Autism Answer: Love is not a Tornado

 
A tornado with hearts and the words "I love": image by Ian Langtree (my soul mate!)


 
Love is like a tornado.
 

I love and I love and I love. My sons. My grandchildren. My mom. My sisters. My brothers. My friends. My soul mate. My nieces. My daughters-in-law. My step-daughters. I love and I love and I love.
 
It is unpredictable and intense. It drops where it will and it tears things up. I cannot make it obey me, I cannot demand that it is tender with the people I care about. 
 
Love is not a tornado. 
 
It does not cause destruction most of the time. Instead, it creates. It connects me to meaning, to the deeper strength and substance inside myself. Because of the variety of people I love, because of my desire to feel close to them, I stir myself up inside to uncover hidden possibilities of understanding or empathy. Where I find none I am often able to plant a seed and grow something wonderful. 
 
Love is like a tornado. 
 
When people I love hurt, it tears me up. It is unstoppable and natural and entirely horrible to hurt the way it can hurt. It is unfair. It is violent.
 
Love is not a tornado. 
 
I love and I love and I love. My sons. My grandchildren. My mom. My sisters. My brothers. My friends. My soul mate. My nieces. My daughters-in-law. My step-daughters. I love and I love and I love.
 
It makes me more. It makes me bigger than myself. I cannot experience so much of the world in so many different ways without those I love living life and sharing what it is with me. They share, I share, we consider each other's ideas and observations, we grow and gain because of it. 
 
A tornado is a violently rotating column of air most often quantified by the amount of destruction it leaves behind. Love can be like that. 
 
But love is not that. 
 
Love is a connection that allows for freedom. That would fight for that freedom.

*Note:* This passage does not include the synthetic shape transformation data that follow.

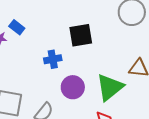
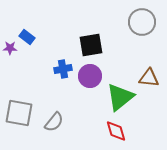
purple circle: (73, 87) -> (90, 76), moved

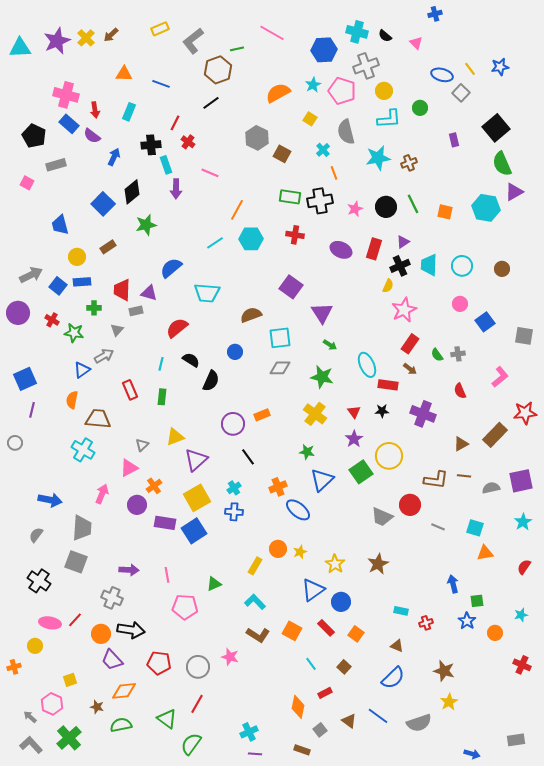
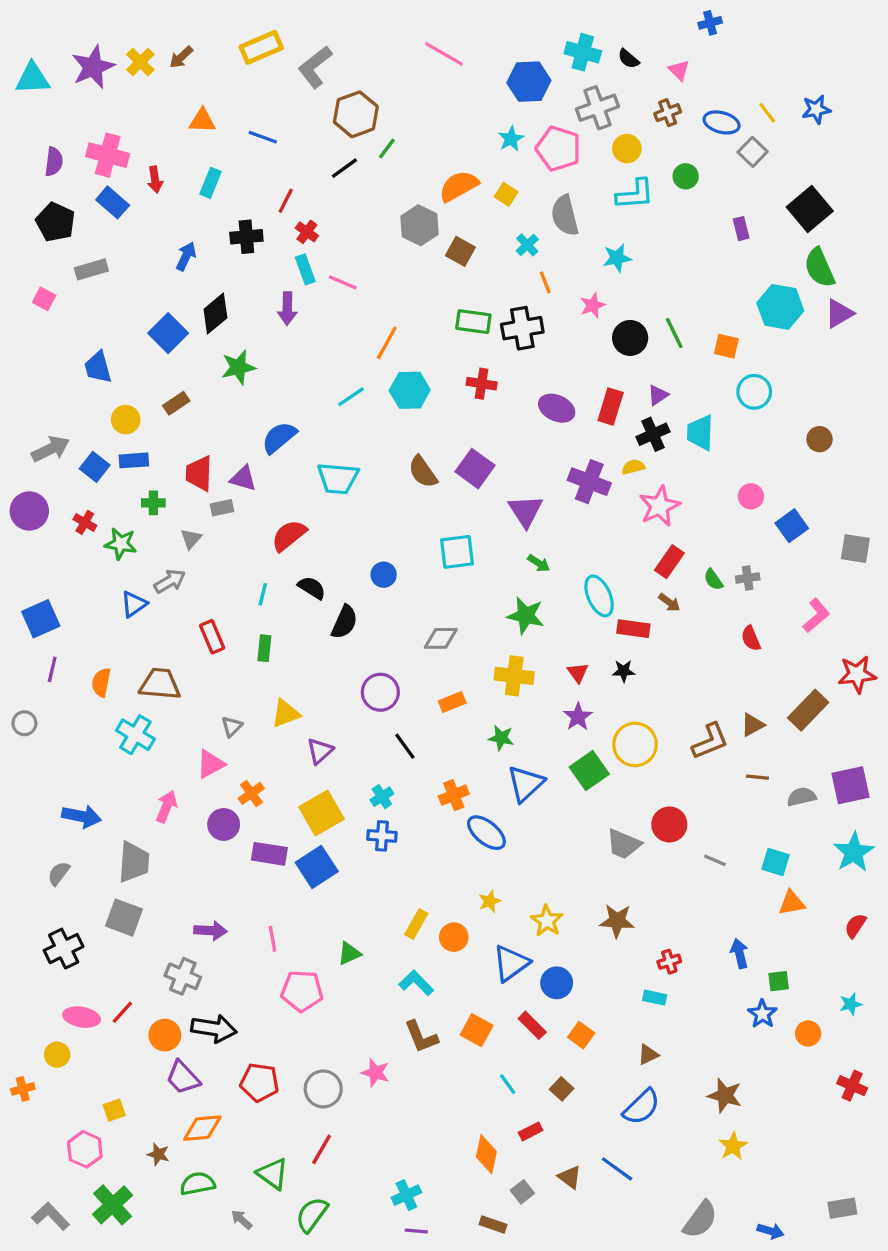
yellow rectangle: (160, 29) -> (261, 47), size x1.4
green line: (237, 49) -> (387, 149), moved, turned -40
orange semicircle: (278, 93) -> (459, 186), moved
purple semicircle: (92, 136) -> (54, 162), moved, turned -120
cyan star: (378, 158) -> (617, 258), size x0.7
brown cross: (409, 163) -> (668, 113), moved
cyan rectangle: (166, 165) -> (305, 269), moved
cyan hexagon: (486, 208) -> (780, 307), moved
pink star: (355, 209) -> (593, 305), moved
cyan circle: (462, 266) -> (754, 392), moved
yellow semicircle: (388, 286) -> (633, 467), turned -128
brown semicircle: (251, 315) -> (423, 472), moved, turned -105
gray diamond: (280, 368) -> (441, 638), moved
orange semicircle: (72, 400) -> (101, 682), moved
yellow cross: (315, 414) -> (514, 676), turned -30
purple cross: (423, 414) -> (589, 482), moved
orange rectangle: (262, 415) -> (452, 702), moved
purple triangle: (196, 460) -> (320, 751), size x0.7
brown L-shape: (436, 480) -> (710, 741), moved, turned -30
cyan star: (523, 522) -> (854, 852), size x1.4
orange circle: (278, 549) -> (454, 937), moved
brown star: (378, 564) -> (617, 921), turned 30
black cross: (39, 581) -> (64, 949), turned 30
red cross: (426, 623) -> (669, 962), moved
brown L-shape: (258, 635) -> (421, 1037), turned 35
brown triangle: (397, 646) -> (648, 1055), turned -48
gray arrow: (30, 717) -> (242, 1220), moved
gray semicircle: (419, 723) -> (700, 1220), moved, turned -35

While, simultaneously, fighting for changes when who you love - yourself or the other - would be better with change. Better for you? For them? This is the tough stuff love signals us to think about. There is so much involved it can feel like a tornado. 
 
But love is not merely destructive and dangerous when it is active. Also, it is soft and sweet, it is the breath of a baby sleeping soundly in your arms; it is strong and supportive, it is the sister who shows up with an industrial air conditioner when you can no longer take the heat; it is honest and kind, it is the mother who tells you to do the dishes with your brother, not for him, because though it takes longer and seems like a skill your brother will never have, you are wrong and he is worth the time it takes both of you to learn that. 
 
I love and I love and I love. My sons. My grandchildren. My mom. My sisters. My brothers. My friends. My soul mate. My nieces. My daughters-in-law. My step-daughters. I love and I love and I love.
 
Loving people is hard. It can be easier to just not do it. Sure, it brings brightness and beauty, but so does a sunrise and that is less likely to cause emotional turmoil.
 
Love is like a tornado. As are most of our human emotions. 
 
States of uncertainty, tumultuous and worrisome, unpredictable and unconfined. 
 
But love is not a tornado. 
 
Love is the hardest most beautiful thing you can do with your tumultuous tornado like emotions. 
 
Don't be afraid to unleash love upon yourself and those who are worth the wonderful exhaustion and vulnerability of it. 
 
Like a tornado.
your love can reach the clouds, command attention, and influence the landscape. 
 
Do that.
 
Hugs, smiles, and LOVE!!! <----- not a tornado.